▸ **WHAT YOU WILL DO**
Write out the entire listing below exactly, with the pictures left out.

:: GIVEN ENTRIES ::

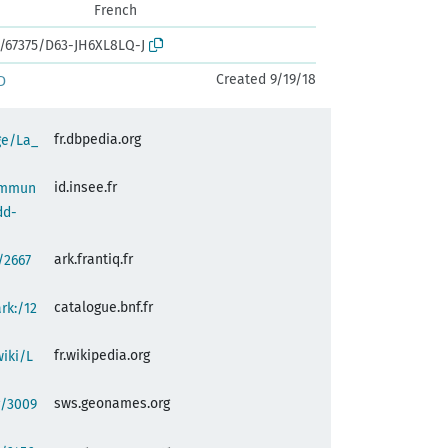
French
k:/67375/D63-JH6XL8LQ-J
Created 9/19/18
D
fr.dbpedia.org
ge/La_
id.insee.fr
commun
dd-
ark.frantiq.fr
:/2667
catalogue.bnf.fr
ark:/12
fr.wikipedia.org
wiki/L
sws.geonames.org
g/3009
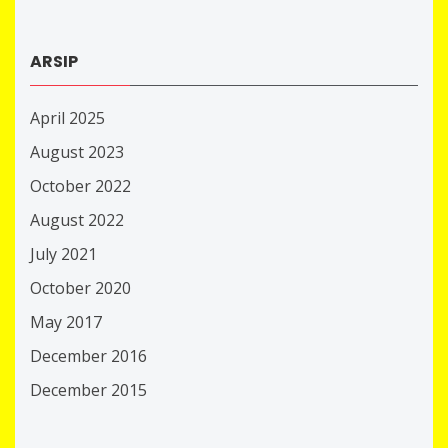
ARSIP
April 2025
August 2023
October 2022
August 2022
July 2021
October 2020
May 2017
December 2016
December 2015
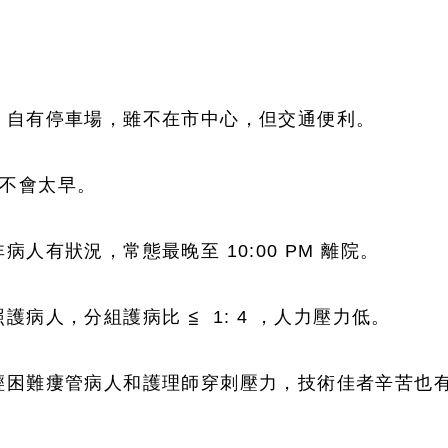
，自有停車場，雖不在市中心，但交通便利。
始，不會太早。
人有狀況，常態最晚至 10:00 PM 離院。
病人，分組護病比 ≦ 1: 4 ，人力壓力低。
輕困難瘻管病人和護理師穿刺壓力，技術佳者辛苦也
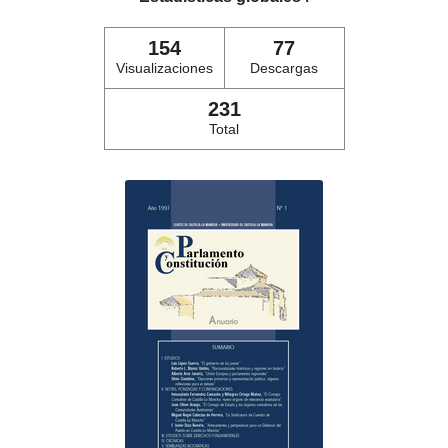
154
77
Visualizaciones
Descargas
231
Total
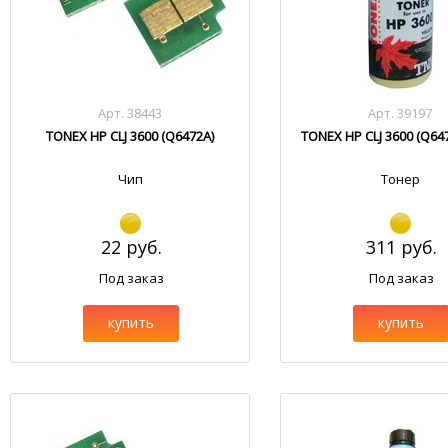
Арт. 38443
Арт. 39197
TONEX HP CLJ 3600 (Q6472A)
TONEX HP CLJ 3600 (Q64
Чип
Тонер
22 руб.
311 руб.
Под заказ
Под заказ
купить
купить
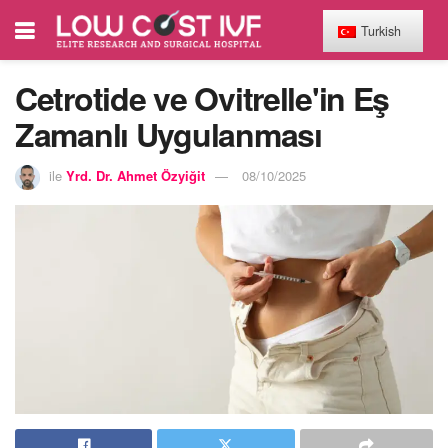
Turkish
Cetrotide ve Ovitrelle'in Eş
Zamanlı Uygulanması
ile
Yrd. Dr. Ahmet Özyiğit
08/10/2025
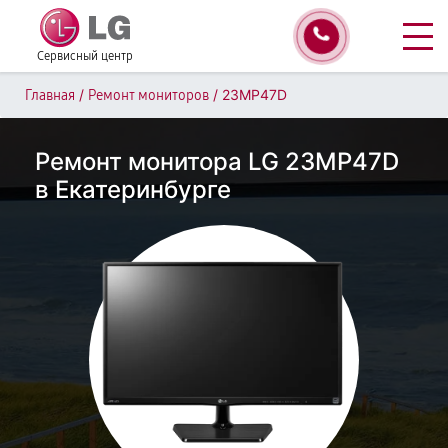
Сервисный центр
/
/
23MP47D
Главная
Ремонт мониторов
Ремонт монитора LG 23MP47D
в Екатеринбурге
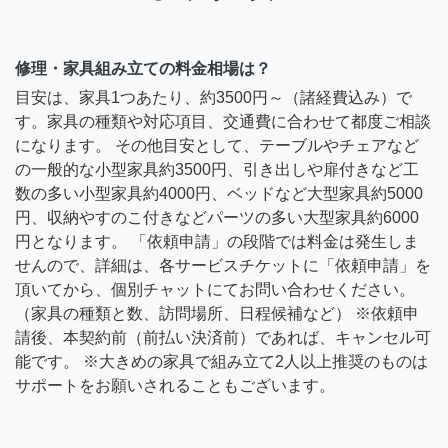
修理・家具組み立ての料金相場は？
目安は、家具1つあたり、約3500円～（諸経費込み）で
す。家具の種類や対応項目、交通費に合わせて都度ご相談
になります。 その他目安として、テーブルやチェアなど
の一般的な小型家具約3500円、引き出しや扉付きなど工
数の多い小型家具約4000円、ベッドなど大型家具約5000
円、収納やすのこ付きなどパーツの多い大型家具約6000
円となります。 「依頼申請」の段階では料金は発生しま
せんので、詳細は、各サービスチケットに「依頼申請」を
頂いてから、個別チャットにてお問い合わせください。
（家具の種類と数、訪問場所、日程候補など） ※依頼申
請後、本契約前（前払い決済前）であれば、キャンセル可
能です。 ※大きめの家具で組み立て2人以上推奨のものは
サポートをお願いされることもございます。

:::

▸ **COMPLETED TASK**
French
k:/67375/D63-JH6XL8LQ-J
Created 9/19/18
D
fr.dbpedia.org
ge/La_
id.insee.fr
commun
dd-
ark.frantiq.fr
:/2667
catalogue.bnf.fr
ark:/12
fr.wikipedia.org
wiki/L
sws.geonames.org
g/3009
ARSIP
April 2025
August 2023
October 2022
August 2022
July 2021
October 2020
May 2017
December 2016
December 2015
，自有停車場，雖不在市中心，但交通便利。
始，不會太早。
人有狀況，常態最晚至 10:00 PM 離院。
病人，分組護病比 ≦ 1: 4 ，人力壓力低。
輕困難瘻管病人和護理師穿刺壓力，技術佳者辛苦也
154
77
Visualizaciones
Descargas
231
Total
Арт. 38443
Арт. 39197
TONEX HP CLJ 3600 (Q6472A)
TONEX HP CLJ 3600 (Q64
Чип
Тонер
22 руб.
311 руб.
Под заказ
Под заказ
купить
купить
Turkish
Cetrotide ve Ovitrelle'in Eş
Zamanlı Uygulanması
ile
Yrd. Dr. Ahmet Özyiğit
08/10/2025
Сервисный центр
/
/
23MP47D
Главная
Ремонт мониторов
Ремонт монитора LG 23MP47D
в Екатеринбурге
修理・家具組み立ての料金相場は？
目安は、家具1つあたり、約3500円～（諸経費込み）で
す。家具の種類や対応項目、交通費に合わせて都度ご相談
になります。 その他目安として、テーブルやチェアなど
の一般的な小型家具約3500円、引き出しや扉付きなど工
数の多い小型家具約4000円、ベッドなど大型家具約5000
円、収納やすのこ付きなどパーツの多い大型家具約6000
円となります。 「依頼申請」の段階では料金は発生しま
せんので、詳細は、各サービスチケットに「依頼申請」を
頂いてから、個別チャットにてお問い合わせください。
（家具の種類と数、訪問場所、日程候補など） ※依頼申
請後、本契約前（前払い決済前）であれば、キャンセル可
能です。 ※大きめの家具で組み立て2人以上推奨のものは
サポートをお願いされることもございます。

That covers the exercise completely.